But is it a good return on investment? Critics say No.
Fourteen years after Californians voted an overwhelming Yes! to stem cell research, including human embryonic stem cells, and created the California Institute for Regenerative Medicine (CIRM), the agency has received its first royalty cheque. The amount? US$190,345.87.
Not even the staff of the controversial CIRM were inclined to boast about the return on investment for Californian tax-payers. Proposition 71, which voters approved in 2004, authorised a $3 billion bond issue to finance the CIRM. Instead, the CIRM’s communications director described it simply as “a little piece of history” and wrote on its blog that:
Maria Millan, CIRM’s President & CEO, says the amount of the payment is not the most significant part of this milestone – after all CIRM has invested more than $2.5 billion in stem cell research since 2004. She says the fact that we are starting to see a return on the investment is important and reflects some of the many benefits CIRM brings to the state.”
However, the CIRM’s critics were scathing.
John M. Simpson, of Consumer Watchdog, said, “Once again it’s clear that Proposition 71 was oversold by its sponsors.
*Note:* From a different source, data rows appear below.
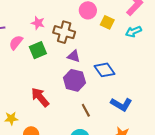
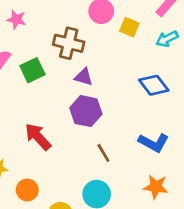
pink star: (38, 23) -> (16, 19), moved
blue diamond: (104, 70) -> (154, 85), moved

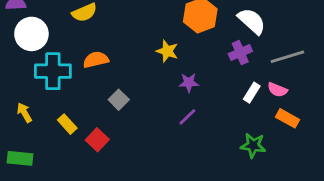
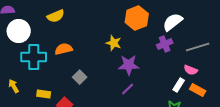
white semicircle: (252, 21) -> (173, 22), turned -80
purple star: (189, 83) -> (129, 65), size x1.5
white rectangle: (252, 93) -> (179, 85), moved
yellow rectangle: (67, 124) -> (44, 94), turned -40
Despite campaign hype, it’s only now that we are seeing the first royalty payment and a rather modest one at that.”
Bernard Munos, a senior fellow at FasterCures. told California Stem Cell Report, an invaluable source of information on the agency:
“The $200,000 check from City of Hope should be acknowledged, but it only represents 0.02% of the $1.1 billion in royalties that were promised to California taxpayers — and does not even cover the annual salary of CIRM’s part-time vice chairman.
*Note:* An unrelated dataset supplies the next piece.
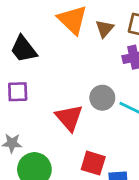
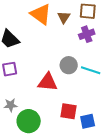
red triangle: (69, 118) -> (48, 82), turned -35

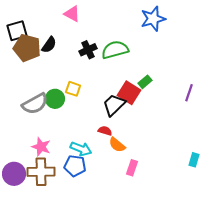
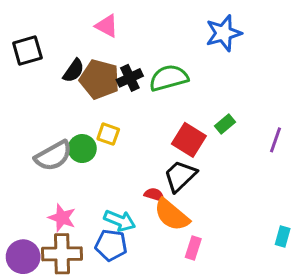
brown pentagon: (27, 48) -> (100, 79), moved
green rectangle: (145, 82) -> (225, 124), moved
black trapezoid: (114, 105) -> (180, 176), moved
orange semicircle: (117, 145) -> (172, 215), size x1.5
And Marcy Darnovsky, executive director of the Center for Genetics and Society, told California Stem Cell Report:
“Many Californians voted to establish CIRM because they believed the promises that its backers were making: that we'd soon see revolutionary medical breakthroughs, that our state would get back a billion dollars or more in royalties, that the agency would be run by an 'independent' board. Almost a decade and a half later, none of that has come to pass …
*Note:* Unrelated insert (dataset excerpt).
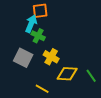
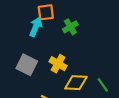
green cross: (38, 36) -> (70, 27), moved, turned 32

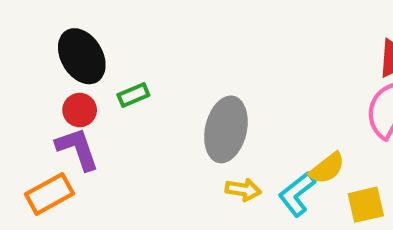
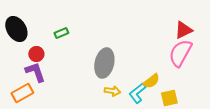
black ellipse: (82, 56) -> (16, 29), moved
green rectangle: (133, 95) -> (61, 33), moved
“The royalty check … is less than a drop in the bucket. It's almost as if you loaned someone $3000 (at your own expense) because they promised to do some good work and pay you back $1000. Years later, they haven’t finished the work but they are offering you twenty cents instead of $1000, and asking for thousands more.”
During the campaign for Proposition 71, supporters strongly argued that destructive research on human embryos was absolutely necessary for the science to proceed and that cures would certainly come. Almost 14 years later, there have been no cures. The royalty cheque was for a potential therapy for glioblastoma, a deadly brain tumour – but even this not on the market yet. Thus far, it has only passed Stage I clinical trials and been written up in glowing terms in O, The Oprah Magazine.